• [Exercise details] Look through the records below for the line with "dat het dier". Return that line and each one after it up to and including the line with "Foto: Rick ten Cate – tencatefotografie.nl", exactly.

• [Provided data]
------

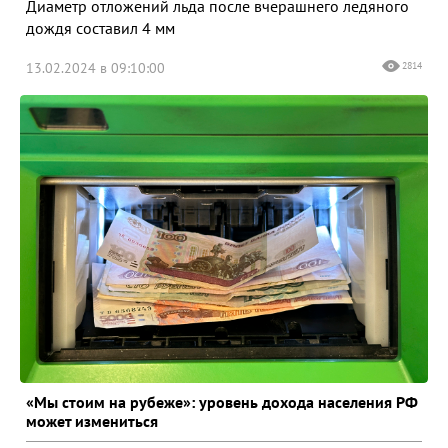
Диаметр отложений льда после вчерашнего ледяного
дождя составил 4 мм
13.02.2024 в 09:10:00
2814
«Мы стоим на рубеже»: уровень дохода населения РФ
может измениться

------

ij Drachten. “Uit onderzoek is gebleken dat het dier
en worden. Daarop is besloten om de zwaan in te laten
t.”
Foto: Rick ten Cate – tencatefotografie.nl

------

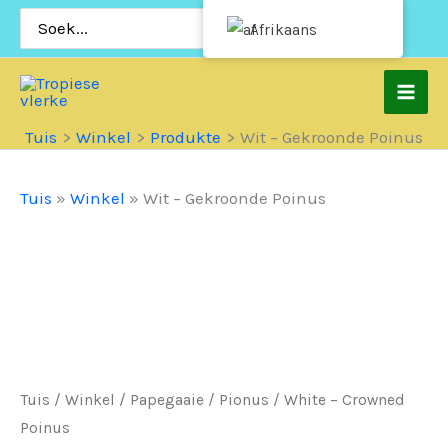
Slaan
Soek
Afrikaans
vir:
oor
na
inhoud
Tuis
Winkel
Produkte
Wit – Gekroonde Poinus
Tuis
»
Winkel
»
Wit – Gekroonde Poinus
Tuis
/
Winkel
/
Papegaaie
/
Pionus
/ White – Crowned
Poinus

------

• [Response]
ij Drachten. “Uit onderzoek is gebleken dat het dier
en worden. Daarop is besloten om de zwaan in te laten
t.”
Foto: Rick ten Cate – tencatefotografie.nl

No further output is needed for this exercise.